At Luke Air Force base (Utah), I mentioned the F-16s leaving there. We have two fighter squadrons there. One is an Associate Squadron and one is a squadron that owns airplanes. The airplanes are going to leave. That squadron is--the name is going to go elsewhere. I'll mention it in a minute.
The Associate Squadron will stay there and continue to do training. Our Expeditionary Combat Support folks in that wing will stay there, and that's the highlights of that.
Next slide.
Okay. Let me talk about this for a minute. This big red number there. It's a large number. So we've affected thousands of lives in the base closure process. We're going to affect thousands more with this. I mentioned earlier--I kind of described to you what a PBD is. The Air Force was presented a bill and a mandated cut, active Guard and Reserve, of a certain number of people--40,000 people to be exact, I believe.
And associated with that is a lot of money. The Air Force is struggling with its piece of that cut, and we are as well. Again, this is forced shaping, so to speak.
Now, let me describe how we're going to do this. This is not something we asked for. It's what we were issued, and we've paid our bill, and we had to develop our long-range budget, what we call the program, the POM. We built this into our POM, as we were instructed to do. We followed the rules. We paid all our bills, and funded all of the things the Air Force has asked us to fund in our Total Force Integration effort, which I'll show on the next slide--next set of slides.

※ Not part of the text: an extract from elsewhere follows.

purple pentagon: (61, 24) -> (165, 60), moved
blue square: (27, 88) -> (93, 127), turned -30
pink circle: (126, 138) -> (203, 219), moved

We followed the rules. We did what the Air Force said. Now, this doesn't mean that we're happy about cuts. I'm sure the active Air Force is not happy about their cuts either. Their cuts affect us. Our cuts affect them.
But we're all issued these bills, and we're going to pay them. And it's painful, but here's how we're going to do it. About one-third of these cuts will come from restructuring in the medical world. The Air Force Surgeon General has told us over the course of a few months that we have way too much capability medically. That's their term.
We have always built what they've told us they wanted us to provide, but now they've changed what they want us to provide, and that's okay.
They don't want us anymore to backfill in the states when they deploy a medical squadron or a hospital. They don't want us to backfill them anymore. They're going to cover the medical requirements back home through a different means. Whether it's TRICARE or contracts or whatever, they just don't want us doing it. That's okay.
And they want us to concentrate on a very core capability of ours, I'd call it, the air medical evacuation business, for which we have about 60 percent of the mission today. They want us to work on the en route air medical evacuation support that we're very good at. And so we'll continue to do that.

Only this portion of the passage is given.